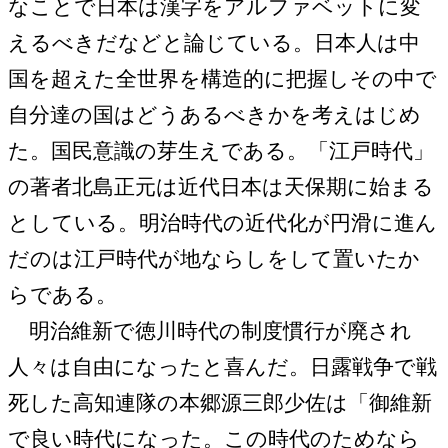
なことで日本は漢字をアルファベットに変
えるべきだなどと論じている。日本人は中
国を超えた全世界を構造的に把握しその中で
自分達の国はどうあるべきかを考えはじめ
た。国民意識の芽生えである。「江戸時代」
の著者北島正元は近代日本は天保期に始まる
としている。明治時代の近代化が円滑に進ん
だのは江戸時代が地ならしをして置いたか
らである。
明治維新で徳川時代の制度慣行が廃され
人々は自由になったと喜んだ。日露戦争で戦
死した高知連隊の本郷源三郎少佐は「御維新
で良い時代になった。この時代のためなら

▬▬▬

_Required work_
Only the pictures are to be left out; print everything else in the listing exactly.

_Output for this exercise_
なことで日本は漢字をアルファベットに変
えるべきだなどと論じている。日本人は中
国を超えた全世界を構造的に把握しその中で
自分達の国はどうあるべきかを考えはじめ
た。国民意識の芽生えである。「江戸時代」
の著者北島正元は近代日本は天保期に始まる
としている。明治時代の近代化が円滑に進ん
だのは江戸時代が地ならしをして置いたか
らである。
明治維新で徳川時代の制度慣行が廃され
人々は自由になったと喜んだ。日露戦争で戦
死した高知連隊の本郷源三郎少佐は「御維新
で良い時代になった。この時代のためなら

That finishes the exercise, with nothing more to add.